-- Aim of the task --
Work out how many lines in the entries contain the string "note", and give nothing but that number.

Document layout detection data:
_ _ _ _
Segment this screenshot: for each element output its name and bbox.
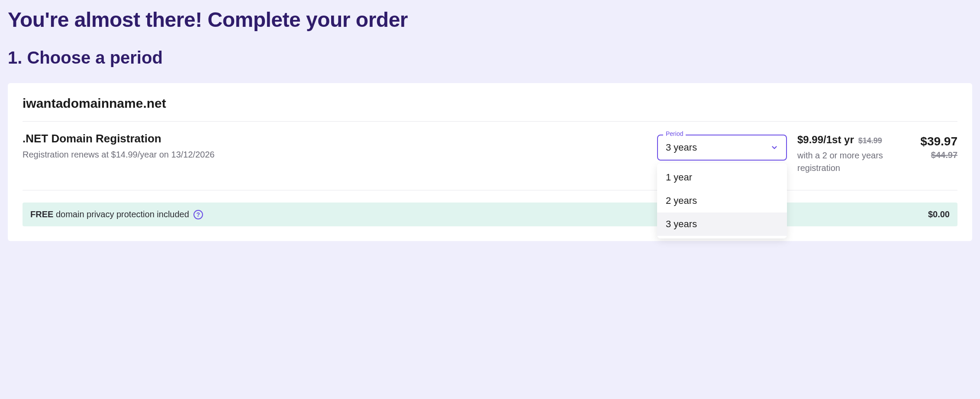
total-price: $39.97 — [920, 135, 957, 148]
price-note: with a 2 or more years registration — [797, 149, 893, 174]
privacy-row: FREE domain privacy protection included … — [23, 203, 957, 226]
period-option-3-years[interactable]: 3 years — [657, 212, 787, 236]
period-option-2-years[interactable]: 2 years — [657, 189, 787, 212]
privacy-text: domain privacy protection included — [56, 209, 189, 219]
domain-name: iwantadomainname.net — [23, 96, 957, 122]
step-title: 1. Choose a period — [8, 48, 972, 68]
period-option-1-year[interactable]: 1 year — [657, 166, 787, 189]
pricing-block: $9.99/1st yr $14.99 with a 2 or more yea… — [797, 132, 957, 174]
renewal-note: Registration renews at $14.99/year on 13… — [23, 150, 647, 160]
privacy-price: $0.00 — [928, 209, 950, 219]
order-card: iwantadomainname.net .NET Domain Registr… — [8, 83, 972, 241]
registration-row: .NET Domain Registration Registration re… — [23, 132, 957, 190]
first-year-price: $9.99/1st yr — [797, 134, 854, 146]
period-select[interactable]: Period 3 years 1 year 2 years 3 years — [657, 135, 787, 161]
chevron-down-icon — [770, 144, 778, 151]
help-icon[interactable]: ? — [193, 210, 203, 219]
period-select-label: Period — [663, 130, 686, 137]
page-title: You're almost there! Complete your order — [8, 8, 972, 32]
period-dropdown: 1 year 2 years 3 years — [657, 163, 787, 238]
privacy-free-label: FREE — [30, 209, 53, 219]
total-strike: $44.97 — [910, 150, 957, 160]
period-select-box[interactable]: 3 years — [657, 135, 787, 161]
first-year-strike: $14.99 — [858, 136, 882, 145]
period-select-value: 3 years — [666, 142, 697, 153]
registration-title: .NET Domain Registration — [23, 132, 647, 145]
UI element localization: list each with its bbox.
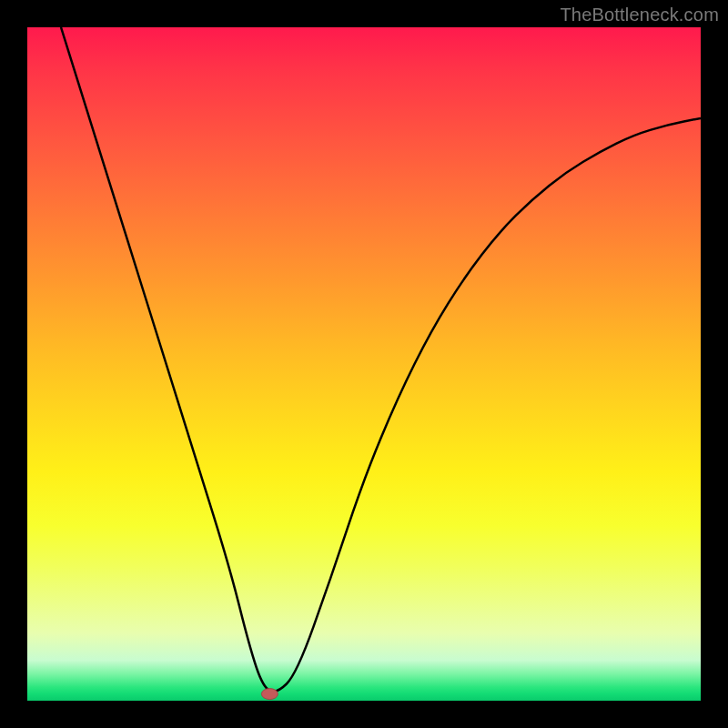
curve-svg (27, 27, 701, 701)
bottleneck-curve (61, 27, 701, 692)
plot-area (27, 27, 701, 701)
watermark-text: TheBottleneck.com (560, 5, 719, 25)
chart-frame: TheBottleneck.com (0, 0, 728, 728)
optimum-marker (261, 689, 278, 700)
_ _ _ _
-- Answer --
2